*** Begin section ***
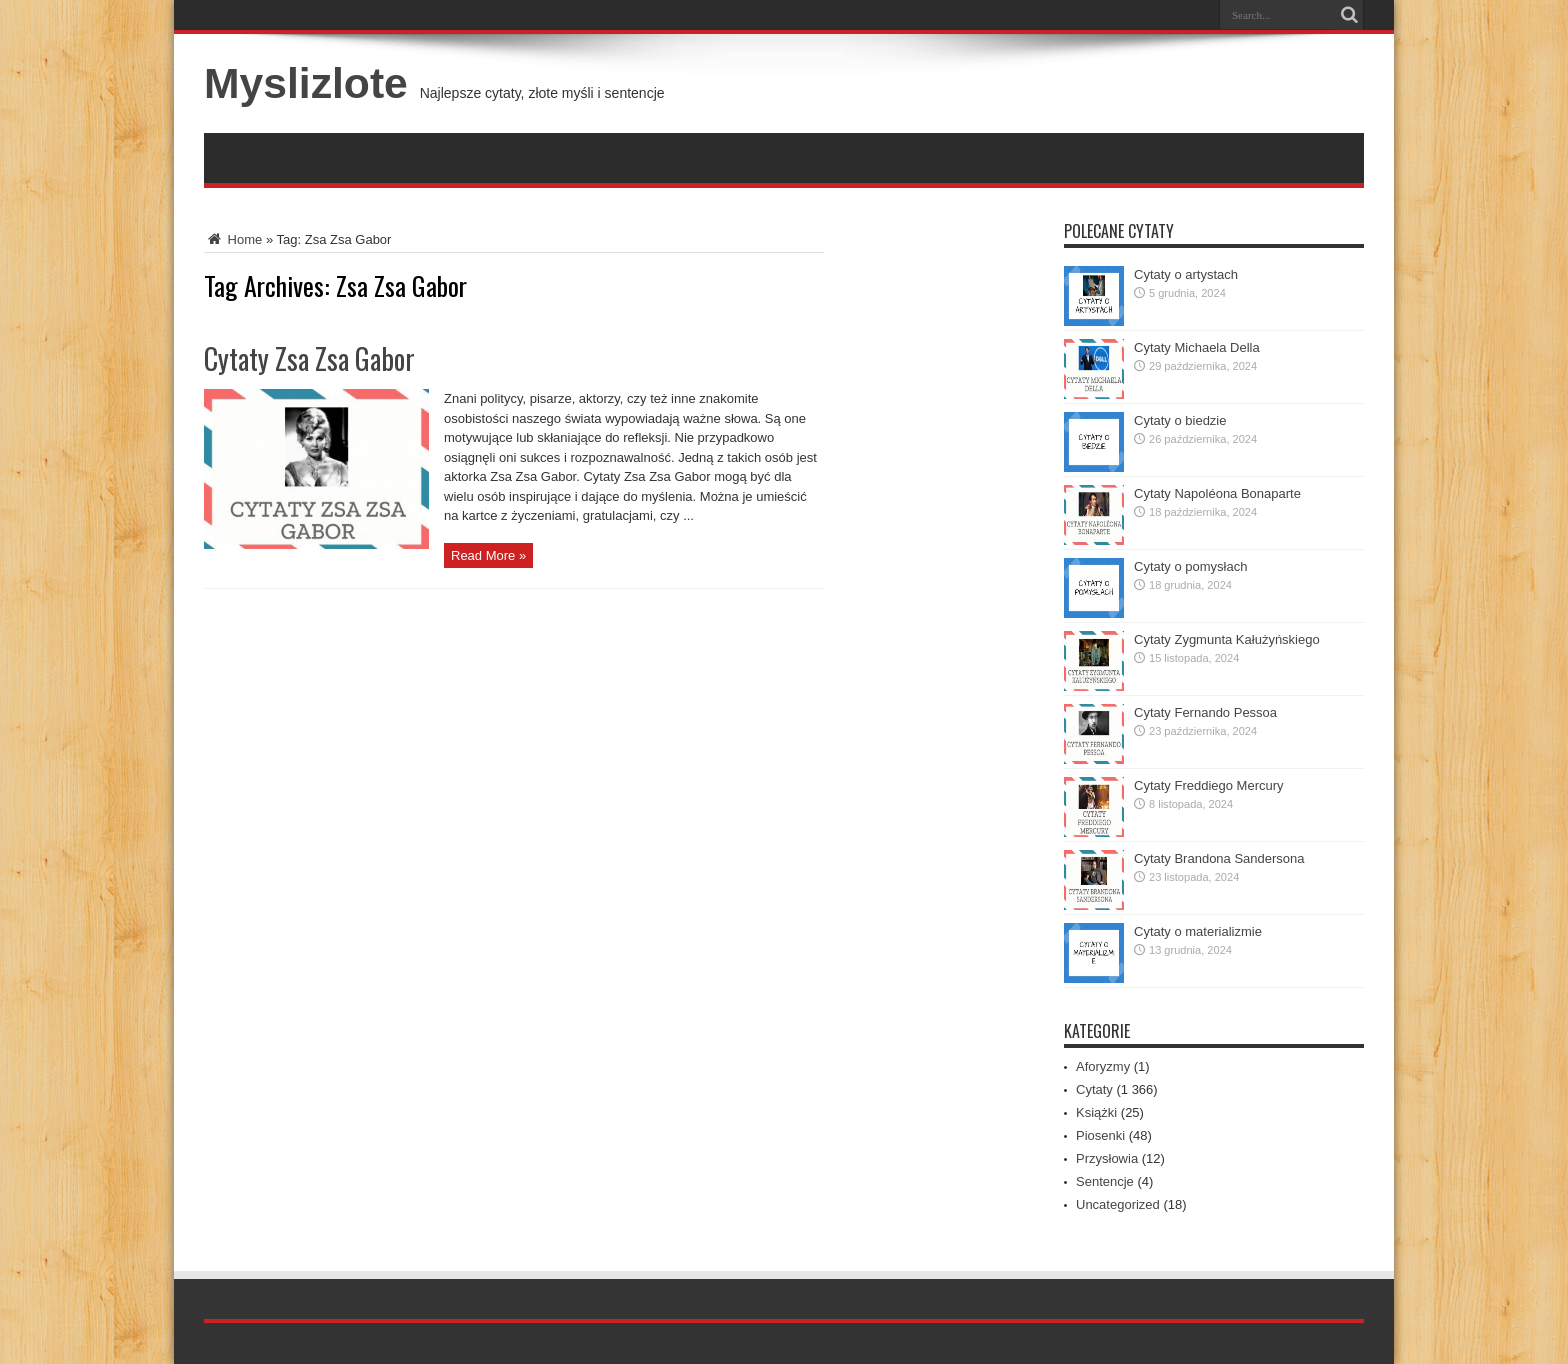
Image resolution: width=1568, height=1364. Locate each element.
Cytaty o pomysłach (1190, 566)
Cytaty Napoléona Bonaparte (1217, 493)
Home (233, 239)
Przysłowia (1107, 1158)
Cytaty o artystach (1186, 274)
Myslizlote (306, 83)
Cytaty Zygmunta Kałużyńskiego (1227, 639)
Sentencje (1105, 1181)
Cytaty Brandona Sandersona (1219, 858)
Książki (1096, 1112)
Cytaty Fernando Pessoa (1205, 712)
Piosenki (1100, 1135)
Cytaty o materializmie (1198, 931)
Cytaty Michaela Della (1197, 347)
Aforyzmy (1103, 1066)
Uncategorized (1118, 1204)
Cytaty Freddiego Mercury (1209, 785)
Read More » (488, 555)
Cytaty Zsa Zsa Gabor (309, 358)
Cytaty (1094, 1089)
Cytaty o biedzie (1180, 420)
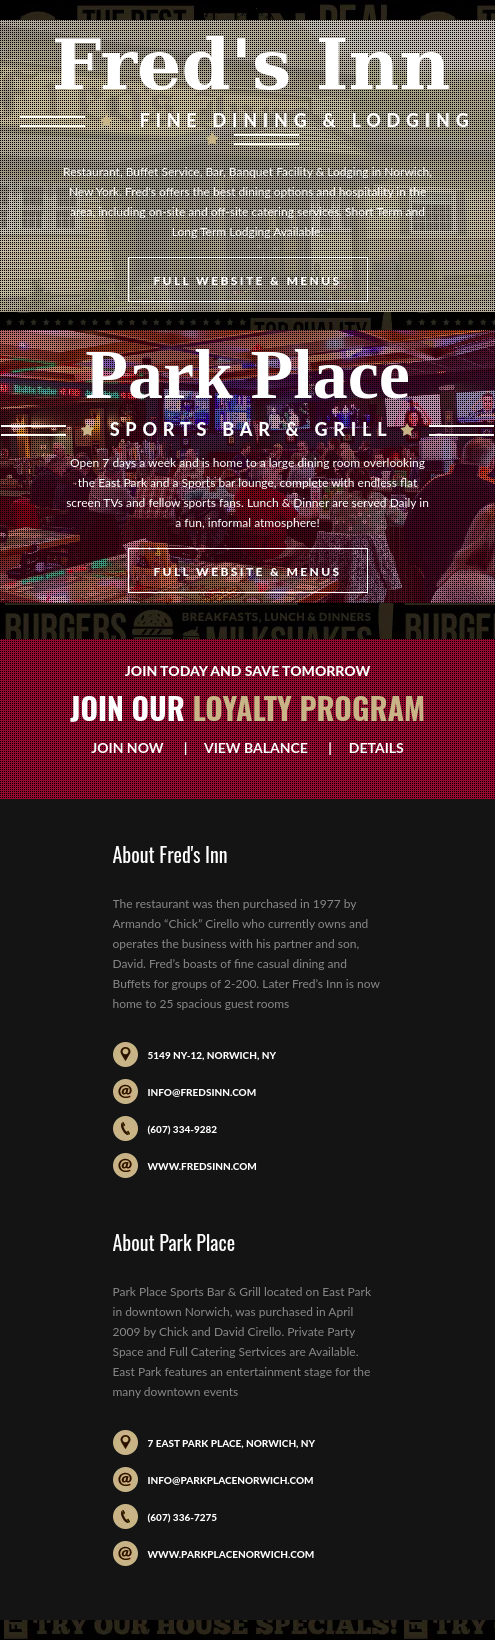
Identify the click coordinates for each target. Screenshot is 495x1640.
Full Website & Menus (247, 280)
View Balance (256, 747)
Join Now (135, 747)
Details (369, 747)
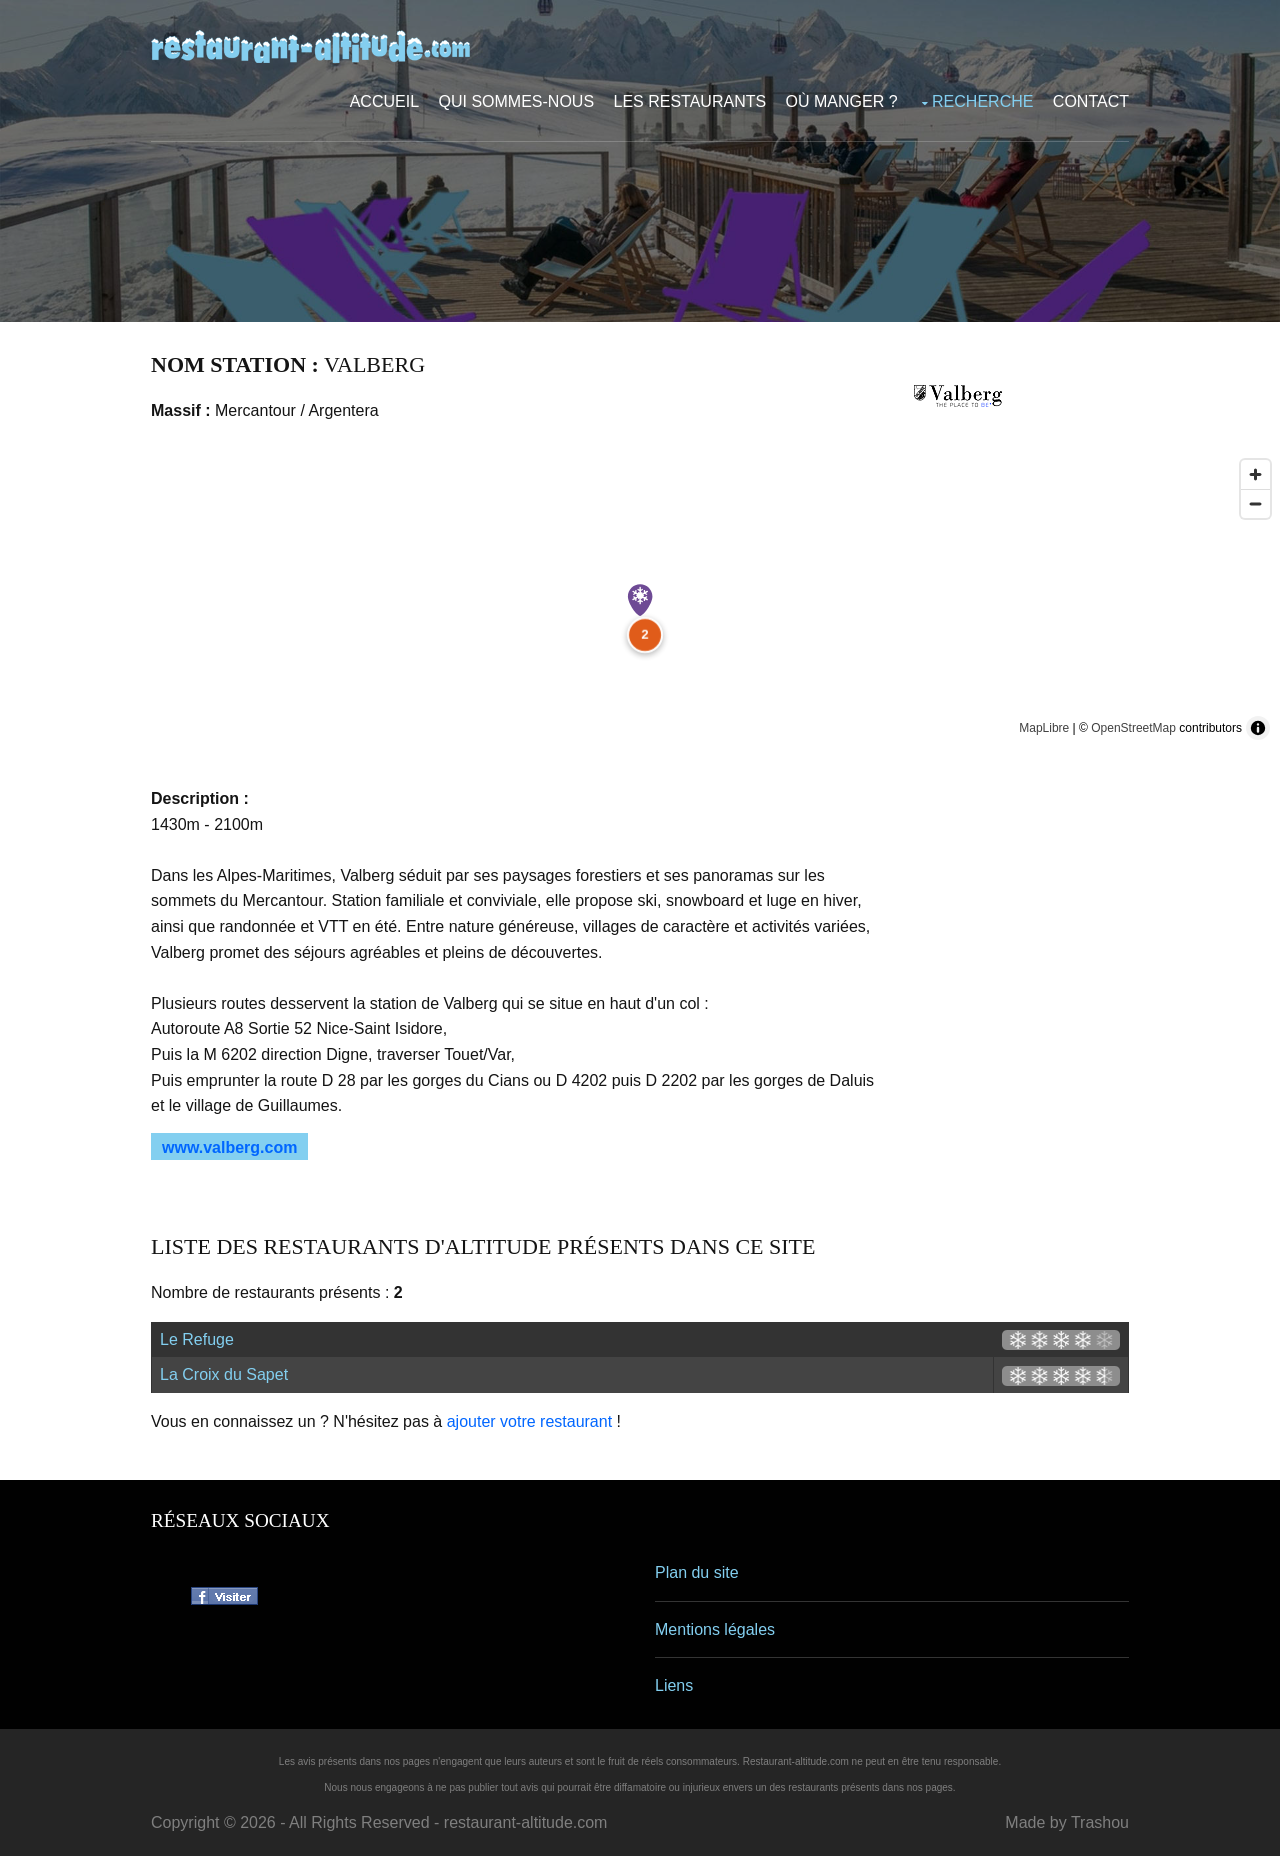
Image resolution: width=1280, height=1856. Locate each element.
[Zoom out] (1255, 503)
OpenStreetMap (1133, 728)
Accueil (384, 101)
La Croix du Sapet (224, 1374)
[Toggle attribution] (1258, 728)
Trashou (1100, 1822)
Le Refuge (197, 1339)
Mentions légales (715, 1629)
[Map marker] (640, 600)
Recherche (982, 101)
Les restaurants (690, 101)
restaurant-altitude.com (526, 1822)
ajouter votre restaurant (529, 1421)
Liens (674, 1685)
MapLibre (1044, 728)
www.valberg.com (229, 1147)
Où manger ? (842, 101)
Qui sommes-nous (517, 101)
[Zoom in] (1255, 474)
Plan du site (697, 1572)
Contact (1091, 101)
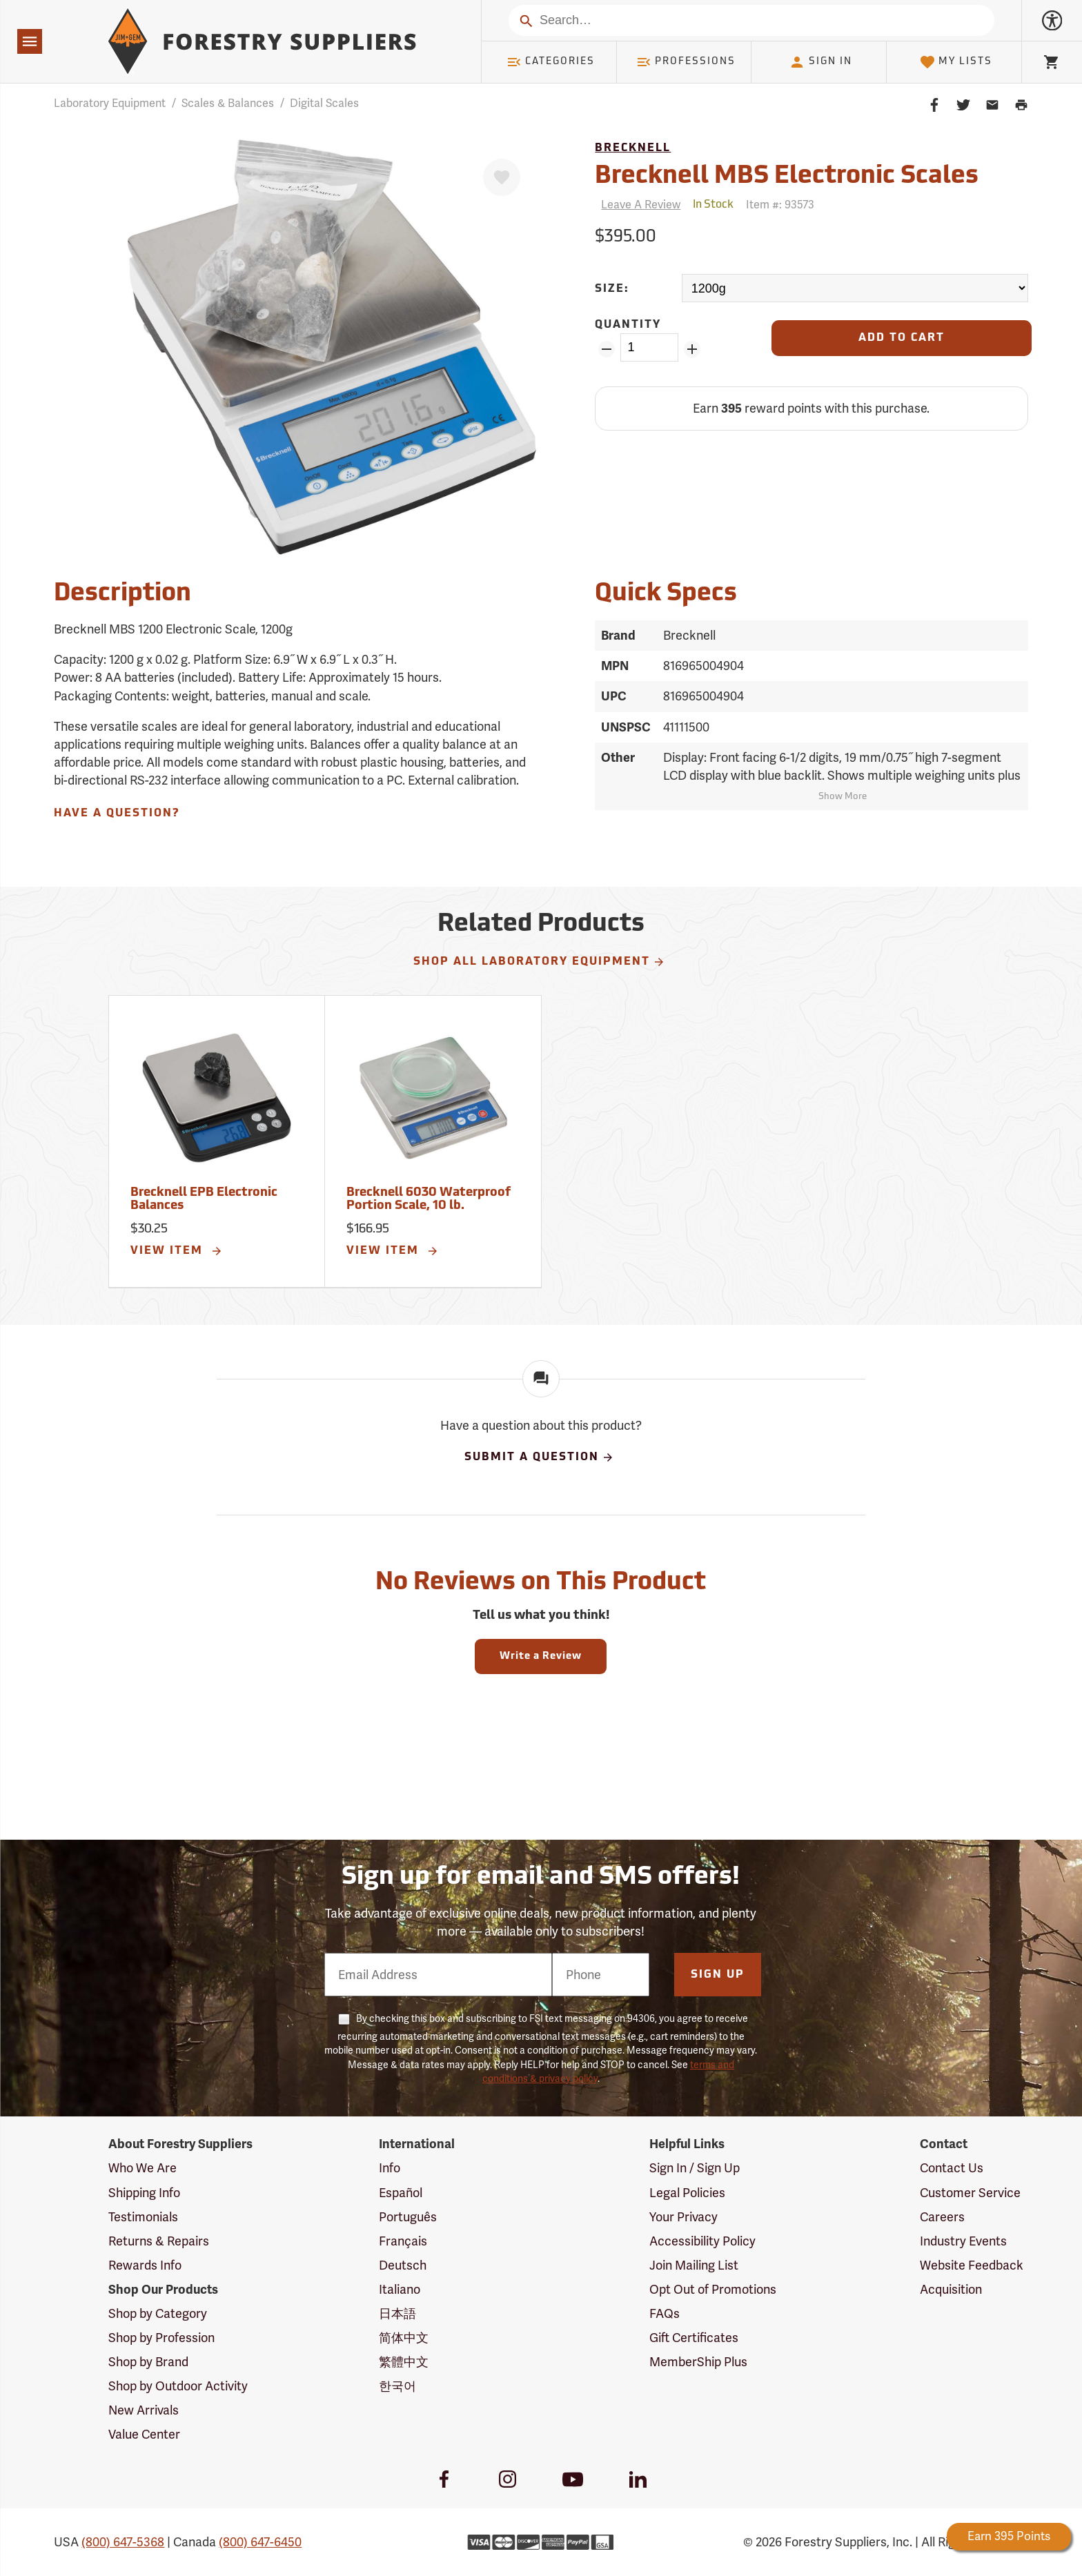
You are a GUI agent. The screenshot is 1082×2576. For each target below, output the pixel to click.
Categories (551, 62)
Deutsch (402, 2265)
*** End section ***
■ Task prompt: Leaving the pictures out, print every line of the listing exactly.

■ Task answer:
Image resolution: width=1568, height=1364. Locate each element.
Cytaty o pomysłach (1190, 566)
Cytaty Napoléona Bonaparte (1217, 493)
Home (233, 239)
Przysłowia (1107, 1158)
Cytaty o artystach (1186, 274)
Myslizlote (306, 83)
Cytaty Zygmunta Kałużyńskiego (1227, 639)
Sentencje (1105, 1181)
Cytaty Brandona Sandersona (1219, 858)
Książki (1096, 1112)
Cytaty Fernando Pessoa (1205, 712)
Piosenki (1100, 1135)
Cytaty o materializmie (1198, 931)
Cytaty Michaela Della (1197, 347)
Aforyzmy (1103, 1066)
Uncategorized (1118, 1204)
Cytaty Freddiego Mercury (1209, 785)
Read More » (488, 555)
Cytaty Zsa Zsa Gabor (309, 358)
Cytaty (1094, 1089)
Cytaty o biedzie (1180, 420)
Identify the click coordinates for each target. Screenshot is 495x1640.
Full Website & Menus (247, 280)
View Balance (256, 747)
Join Now (135, 747)
Details (369, 747)
Image resolution: width=1280, height=1856. Locate each element.
[Zoom out] (1255, 503)
OpenStreetMap (1133, 728)
Accueil (384, 101)
La Croix du Sapet (224, 1374)
[Toggle attribution] (1258, 728)
Trashou (1100, 1822)
Le Refuge (197, 1339)
Mentions légales (715, 1629)
[Map marker] (640, 600)
Recherche (982, 101)
Les restaurants (690, 101)
restaurant-altitude.com (526, 1822)
ajouter votre restaurant (529, 1421)
Liens (674, 1685)
MapLibre (1044, 728)
www.valberg.com (229, 1147)
Où manger ? (842, 101)
Qui sommes-nous (517, 101)
[Zoom in] (1255, 474)
Plan du site (697, 1572)
Contact (1091, 101)
You are a GUI agent. The screenshot is 1082×2576. For each target below, output the pixel to click.
Categories (551, 62)
Deutsch (402, 2265)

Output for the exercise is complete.